El nuevo entrenador aseguró que dirigir al xeneize es “una gran responsabilidad”. Además manifestó que el primer día de trabajo en Pilar dejó “buenas sensaciones”.
El “Bichi” Borghi está instalado. Ya se siente el DT de Boca y, luego de varios meses, ya ejerce su trabajo sobre el campo de juego, el verdadero lugar del fútbol.
El nuevo entrenador trabaja con el plantel en el country Mapuche, en Pilar. El equipo se aloja en el Sheraton de esa misma localidad. En el primer día de trabajo, el equipo entrenó en triple turno. Con dos prácticas en el campo y una sesión de gimnasio.
Ayer al mediodía, “Bichi” manifestó sus primeros comentarios en una conferencia de prensa: “Las sensaciones son buenas. El primer día de trabajo fue muy positivo aunque recién estamos en una etapa de conocimiento mutuo. La verdad que no esperaba que esto me llegue tan rápido. No sé cuantos técnicos llegan a sentarse al banco de Boca desde afuera, es decir sin ser ex jugador del club, a los 45 años. Esto me genera una responsabilidad mayor y me llega en un buen momento”.
Sobre el lugar de trabajo, Borghi afirmó: “Ya trabajamos acá, con Independiente. Nosotros no usamos playa o arena para entrenar, acá tenemos todas las condiciones para hacerlo. Tenemos la dificultad que tiene todo el mundo con el clima. Hemos tenido que adecuarnos al clima y a la luz que tenemos. No van a faltar los días que no entrenemos por cuestiones climáticas pero bueno, estamos buscando las soluciones para cuando esto ocurra”.
“Siempre se trabaja en el futbol argentino contra los plazos cortos.

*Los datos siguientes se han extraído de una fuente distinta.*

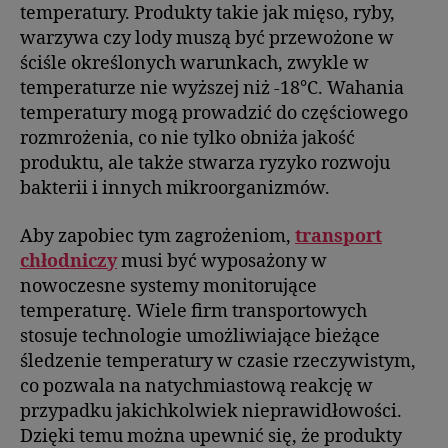
temperatury. Produkty takie jak mięso, ryby,
warzywa czy lody muszą być przewożone w
ściśle określonych warunkach, zwykle w
temperaturze nie wyższej niż -18°C. Wahania
temperatury mogą prowadzić do częściowego
rozmrożenia, co nie tylko obniża jakość
produktu, ale także stwarza ryzyko rozwoju
bakterii i innych mikroorganizmów.
Aby zapobiec tym zagrożeniom,
transport
chłodniczy
musi być wyposażony w
nowoczesne systemy monitorujące
temperaturę. Wiele firm transportowych
stosuje technologie umożliwiające bieżące
śledzenie temperatury w czasie rzeczywistym,
co pozwala na natychmiastową reakcję w
przypadku jakichkolwiek nieprawidłowości.
Dzięki temu można upewnić się, że produkty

Este es un semestre muy especial y eso te permite ir un poquito más despacio… Pero no mucho, porque tenemos partidos amistosos, porque no me gustaría tener que dar excusas, porque creemos que el grupo tiene que estar junto, que tiene que estar metido, tiene que estar concentrado, tiene que conocerse… Eso es lo que nosotros queremos, que estén metidos desde antes de empezar el campeonato”, expresó sobre la actualidad del fútbol doméstico y su equipo.
También se hizo un espacio para hablar sobre Palermo y Riquelme: “No hay plazo para que sigan, ambos son muy importantes en la historia del club. No tengo plazos por ellos y hasta que no arreglen no voy a salir a buscar nuevos refuerzos”.
Así como el martes tuvo una deferencia con Palermo, ayer le hizo un guiño a Román: “Es un jugador por el que tengo un gusto especial y eso era antes de llegar a Boca. Está en una etapa de recuperación de su salud y esperemos que eso sea lo más rápido posible”.
Incluso, se metió en el pantanoso tema de la indiscutible titularidad de los ídolos: “Los jugadores se tienen que adaptar. Nadie juega con cédula o su historia, sino con su presente. Esto es para mí, para ellos, para los dirigentes. Sí yo me equivoco mucho, por más que haya ganado cosas en Boca, me tengo que ir. Es una cosa lógica.”
Por último, Borghi aseguró que en caso de que no se resuelva lo de Caruzzo, irán por otro defensor, porque “Boca necesita ocupar ese lugar”. Christian Cellay es la alternativa pretendida por el DT.
- Ismael Sosa surge como opción
El delantero de Independiente está en la mira de Claudio Borghi y es seguido atentamente por los dirigentes. El propio jugador declaró a Radio La Red: “Me gustaría jugar con la camiseta de Boca pero también estoy mucho más maduro como para pensar en una transferencia al exterior”.